EXERCISE DESCRIPTION
Output every entry exactly as written, but omit the pictures.
═══
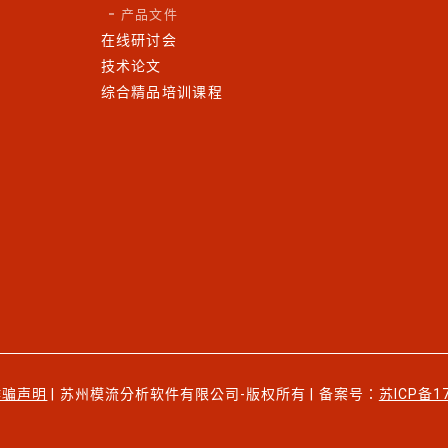
产品文件
在线研讨会
技术论文
综合精品培训课程
诈骗声明
| 苏州模流分析软件有限公司-版权所有 | 备案号：
苏ICP备1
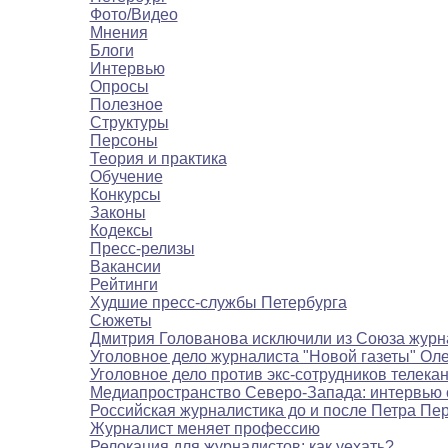
Фото/Видео
Мнения
Блоги
Интервью
Опросы
Полезное
Структуры
Персоны
Теория и практика
Обучение
Конкурсы
Законы
Кодексы
Пресс-релизы
Вакансии
Рейтинги
Худшие пресс-службы Петербурга
Сюжеты
Дмитрия Голованова исключили из Союза журн
Уголовное дело журналиста "Новой газеты" Ол
Уголовное дело против экс-сотрудников телека
Медиапространство Северо-Запада: интервью 
Российская журналистика до и после Петра Пе
Журналист меняет профессию
Релокация для журналистов: как уехать?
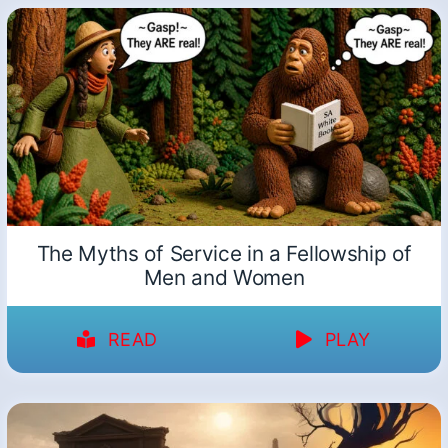
The Myths of Service in a Fellowship of
Men and Women
READ
PLAY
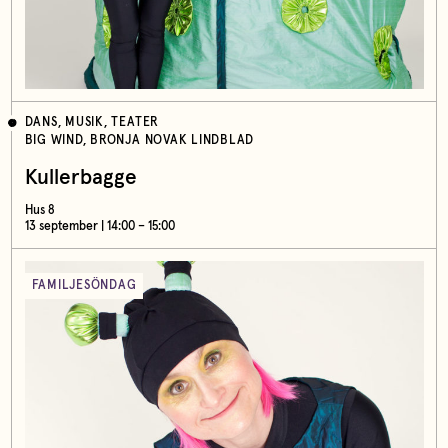
DANS, MUSIK, TEATER
BIG WIND, BRONJA NOVAK LINDBLAD
Kullerbagge
Hus 8
13 september | 14:00 – 15:00
FAMILJESÖNDAG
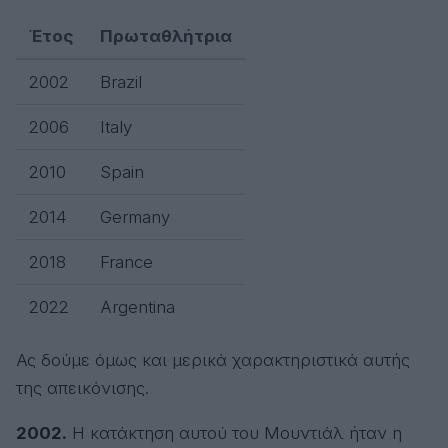
Έτος
Πρωταθλήτρια
2002
Brazil
2006
Italy
2010
Spain
2014
Germany
2018
France
2022
Argentina
Ας δούμε όμως και μερικά χαρακτηριστικά αυτής
της απεικόνισης.
2002.
Η κατάκτηση αυτού του Μουντιάλ ήταν η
═══
TASK RESULT
产品文件
在线研讨会
技术论文
综合精品培训课程
诈骗声明
| 苏州模流分析软件有限公司-版权所有 | 备案号：
苏ICP备1
Фото/Видео
Мнения
Блоги
Интервью
Опросы
Полезное
Структуры
Персоны
Теория и практика
Обучение
Конкурсы
Законы
Кодексы
Пресс-релизы
Вакансии
Рейтинги
Худшие пресс-службы Петербурга
Сюжеты
Дмитрия Голованова исключили из Союза журн
Уголовное дело журналиста "Новой газеты" Ол
Уголовное дело против экс-сотрудников телека
Медиапространство Северо-Запада: интервью 
Российская журналистика до и после Петра Пе
Журналист меняет профессию
Релокация для журналистов: как уехать?
The Myths of Service in a Fellowship of
Men and Women
READ
PLAY
DANS, MUSIK, TEATER
BIG WIND, BRONJA NOVAK LINDBLAD
Kullerbagge
Hus 8
13 september | 14:00 – 15:00
FAMILJESÖNDAG
Έτος
Πρωταθλήτρια
2002
Brazil
2006
Italy
2010
Spain
2014
Germany
2018
France
2022
Argentina
Ας δούμε όμως και μερικά χαρακτηριστικά αυτής
της απεικόνισης.
2002.
Η κατάκτηση αυτού του Μουντιάλ ήταν η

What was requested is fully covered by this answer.